Transgender students file lawsuit against Oklahoma and state leaders over Senate Bill 615

The state and several state officials are facing a lawsuit from the ACLU of Oklahoma, the ACLU and Lambda Legal regarding Senate Bill 615.

“It’s a law that prohibits all transgender students in Oklahoma from using school restrooms that match their gender identity,” said Nicholas Guillory, Tyron Garner Memorial Law Fellow at Lambda Legal.

The 42-page federal lawsuit challenges the administration and implementation of the Senate bill. Lambda Legal said the law is unconstitutional and violates the Equal Protection Clause under the Fourteenth Amendment and Title IX.

The lawsuit is filed on behalf of three Oklahoma students.

“The Supreme Court has made it clear that discriminating against someone because they are transgender is sex discrimination prohibited by law,” Guillory said.

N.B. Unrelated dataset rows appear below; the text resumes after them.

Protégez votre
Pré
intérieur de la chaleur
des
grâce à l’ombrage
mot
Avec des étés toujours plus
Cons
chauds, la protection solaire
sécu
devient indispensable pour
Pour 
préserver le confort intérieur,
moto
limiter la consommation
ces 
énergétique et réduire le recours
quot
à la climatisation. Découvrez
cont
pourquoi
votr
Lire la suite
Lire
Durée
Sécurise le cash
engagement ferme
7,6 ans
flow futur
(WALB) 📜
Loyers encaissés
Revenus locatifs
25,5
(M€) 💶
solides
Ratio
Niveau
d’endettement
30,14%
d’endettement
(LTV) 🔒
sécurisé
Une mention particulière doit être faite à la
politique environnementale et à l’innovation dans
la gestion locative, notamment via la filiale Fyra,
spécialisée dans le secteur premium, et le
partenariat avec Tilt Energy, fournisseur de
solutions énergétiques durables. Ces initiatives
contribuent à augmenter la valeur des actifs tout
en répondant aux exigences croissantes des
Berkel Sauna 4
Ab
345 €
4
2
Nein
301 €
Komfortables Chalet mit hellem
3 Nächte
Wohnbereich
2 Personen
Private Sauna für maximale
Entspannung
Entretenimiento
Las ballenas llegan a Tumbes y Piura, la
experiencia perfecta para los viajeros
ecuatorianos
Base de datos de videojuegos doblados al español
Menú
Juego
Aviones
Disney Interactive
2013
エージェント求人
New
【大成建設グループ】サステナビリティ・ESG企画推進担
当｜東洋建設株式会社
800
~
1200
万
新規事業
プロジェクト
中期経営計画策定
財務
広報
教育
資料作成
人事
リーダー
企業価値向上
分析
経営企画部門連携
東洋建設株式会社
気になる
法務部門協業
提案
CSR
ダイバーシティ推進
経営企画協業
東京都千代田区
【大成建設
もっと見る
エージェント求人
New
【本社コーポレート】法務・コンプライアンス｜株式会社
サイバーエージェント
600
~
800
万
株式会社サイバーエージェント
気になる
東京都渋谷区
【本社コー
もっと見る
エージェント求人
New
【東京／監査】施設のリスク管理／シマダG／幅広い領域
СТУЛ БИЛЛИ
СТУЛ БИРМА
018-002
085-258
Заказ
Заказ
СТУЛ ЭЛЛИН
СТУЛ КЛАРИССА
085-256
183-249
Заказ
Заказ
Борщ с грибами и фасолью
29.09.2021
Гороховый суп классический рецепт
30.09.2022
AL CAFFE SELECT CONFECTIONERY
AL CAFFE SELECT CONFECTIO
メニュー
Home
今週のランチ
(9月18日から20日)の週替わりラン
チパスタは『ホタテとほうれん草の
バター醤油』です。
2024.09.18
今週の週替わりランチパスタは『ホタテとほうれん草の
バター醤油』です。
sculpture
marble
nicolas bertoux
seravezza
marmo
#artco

The court document said Oklahoma’s legislative session and the 2022-2023 school year “have brought a cruel and prejudicial burden to plaintiffs simply because they happen to be transgender.”

“We have one student going to Noble Public Schools, another going to Moore Public Schools, and then another going to the Harding Independence Charter School District, sponsored by Oklahoma City Public Schools,” he said.

Noble Public Schools Superintendent Frank Solomon said, “Noble Public Schools does not comment on ongoing litigation.

The OKCPS said in a statement: “At this time, the OKCPS has not been informed of the lawsuit in question, so we have not had time to review or analyze the case.”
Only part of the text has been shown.